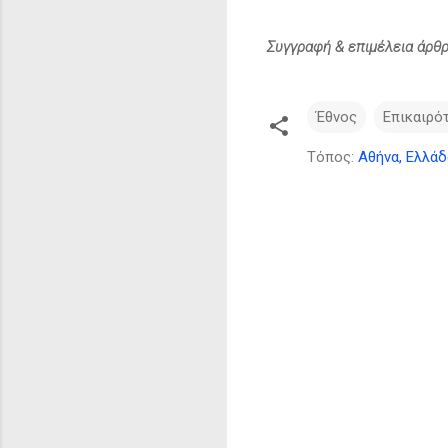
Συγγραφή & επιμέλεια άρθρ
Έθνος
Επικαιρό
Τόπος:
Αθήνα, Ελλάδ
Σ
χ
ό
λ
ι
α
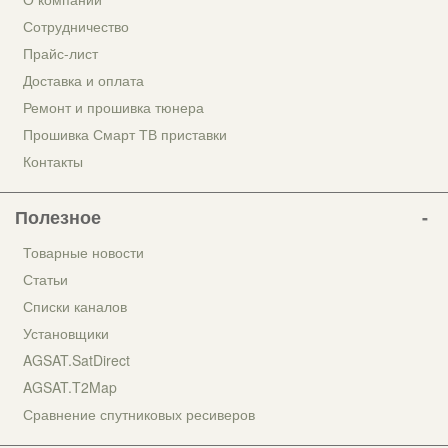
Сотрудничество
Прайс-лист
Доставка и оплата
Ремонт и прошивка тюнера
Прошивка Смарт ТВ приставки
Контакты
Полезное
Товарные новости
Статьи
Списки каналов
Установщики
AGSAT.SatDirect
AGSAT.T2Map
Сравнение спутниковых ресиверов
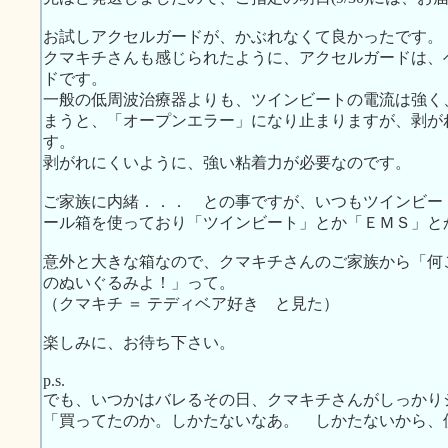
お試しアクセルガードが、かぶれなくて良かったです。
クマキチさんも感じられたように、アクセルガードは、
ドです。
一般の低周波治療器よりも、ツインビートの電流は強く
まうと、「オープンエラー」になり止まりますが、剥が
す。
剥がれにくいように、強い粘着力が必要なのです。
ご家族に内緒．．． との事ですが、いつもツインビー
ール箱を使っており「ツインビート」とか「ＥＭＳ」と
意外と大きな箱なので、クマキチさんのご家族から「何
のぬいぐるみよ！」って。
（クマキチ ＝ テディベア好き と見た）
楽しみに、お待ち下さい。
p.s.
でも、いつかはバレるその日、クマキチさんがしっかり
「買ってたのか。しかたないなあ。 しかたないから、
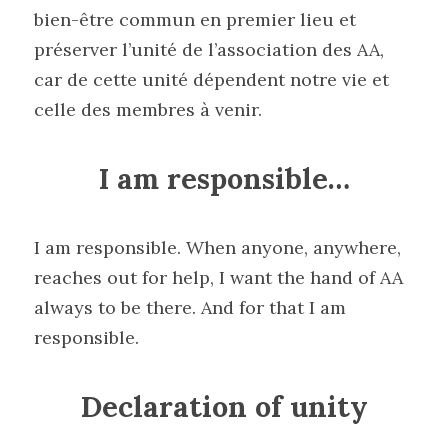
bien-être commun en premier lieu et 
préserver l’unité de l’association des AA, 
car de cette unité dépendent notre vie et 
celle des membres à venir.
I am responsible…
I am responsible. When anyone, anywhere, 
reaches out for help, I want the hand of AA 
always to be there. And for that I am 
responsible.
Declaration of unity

* * * * *

Exercise details:
Omit all pictures, and repeat exactly the lines from the line containing "まうと、「オープンエラー」になり止まりますが、剥が" through the end of the data.

Answer:
まうと、「オープンエラー」になり止まりますが、剥が
す。
剥がれにくいように、強い粘着力が必要なのです。
ご家族に内緒．．． との事ですが、いつもツインビー
ール箱を使っており「ツインビート」とか「ＥＭＳ」と
意外と大きな箱なので、クマキチさんのご家族から「何
のぬいぐるみよ！」って。
（クマキチ ＝ テディベア好き と見た）
楽しみに、お待ち下さい。
p.s.
でも、いつかはバレるその日、クマキチさんがしっかり
「買ってたのか。しかたないなあ。 しかたないから、
bien-être commun en premier lieu et 
préserver l’unité de l’association des AA, 
car de cette unité dépendent notre vie et 
celle des membres à venir.
I am responsible…
I am responsible. When anyone, anywhere, 
reaches out for help, I want the hand of AA 
always to be there. And for that I am 
responsible.
Declaration of unity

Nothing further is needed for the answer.